Воистину, королевская прихоть: собрать на балу таких разных девушек! Король Трильский одобрил затею сына, и Мелеандр съехал по перилам вниз (король жил в высокой башне) отдавать приказы о лакомствах. Ведь девушки должны отведать ароматного мороженого, тающих во рту конфет, любых воображаемых фруктов и ягод, а также нежного вина. Заказали три тысячи фонариков, чтобы и все цветы в саду были освещены в праздничный вечер.

Мелеандр нанял три сотни писцов, чтобы на голубой бумаге написать приглашения всем девушкам королевства, которым исполнилось шестнадцать лет. И вот разноцветные конвертики были разостланы. Вечером, накануне бала, отец и сын ужинали у камина вдвоём. Королева-мать умерла совсем молодой, когда принц ещё лежал в колыбели. Мать ему заменила кормилица, которая рассказывала Мелеандру сказки о феях и гномах. Но мальчика больше интересовала игра в мяч, затем кораблики, лошади, охота, шахматы, впрочем, как и многих других молодых людей.

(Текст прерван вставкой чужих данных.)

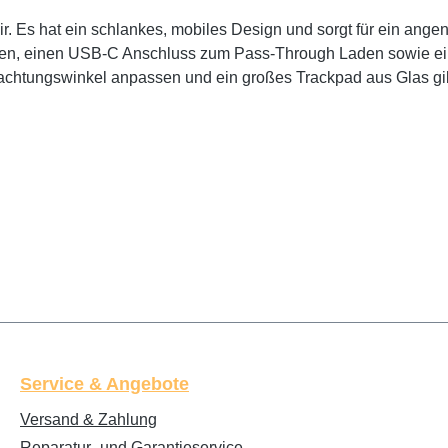
Air. Es hat ein schlankes, mobiles Design und sorgt für ein an
tasten, einen USB‑C Anschluss zum Pass‑Through Laden sowie ei
rachtungs­winkel anpassen und ein großes Trackpad aus Glas gib
Service & Angebote
Versand & Zahlung
Reparatur- und Garantieservice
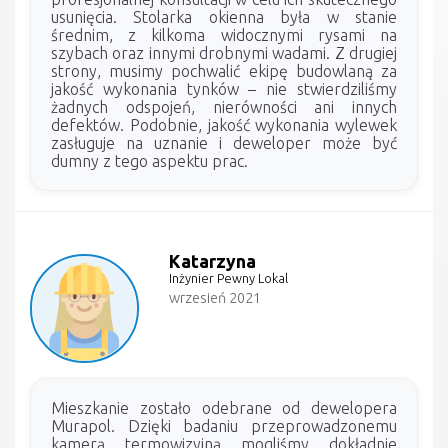
usunięcia. Stolarka okienna była w stanie
średnim, z kilkoma widocznymi rysami na
szybach oraz innymi drobnymi wadami. Z drugiej
strony, musimy pochwalić ekipę budowlaną za
jakość wykonania tynków – nie stwierdziliśmy
żadnych odspojeń, nierówności ani innych
defektów. Podobnie, jakość wykonania wylewek
zasługuje na uznanie i deweloper może być
dumny z tego aspektu prac.
Katarzyna
Inżynier Pewny Lokal
wrzesień 2021
Mieszkanie zostało odebrane od dewelopera
Murapol. Dzięki badaniu przeprowadzonemu
kamerą termowizyjną mogliśmy dokładnie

– Сын мой, – спросил король, – надеюсь, Вы выберете себе невесту по голосу сердца?

– О, да, отец, я уже видел много красавиц и знаю, что одних прелестных глаз и плеч мне недостаточно. Ту, которую выберет моё сердце, я подведу к Вам на балу.

Цветной конвертик из дворца достиг и небольшой усадьбы в лесу, где жила вдова главного лесничего королевства со своими двумя дочерьми. Третья девушка по имени Сильфина была падчерицей, дочерью покойного мужа. После его смерти вдова заболела от страха, потому что не знала, кому муж завещал дом и наследство. Документ же гласил: по достижении восемнадцати лет всё переходило к Сильфине, его родной дочери. Конечно, мачеха решила уморить девчонку, но как можно естественнее, и случай подсказал ей способ.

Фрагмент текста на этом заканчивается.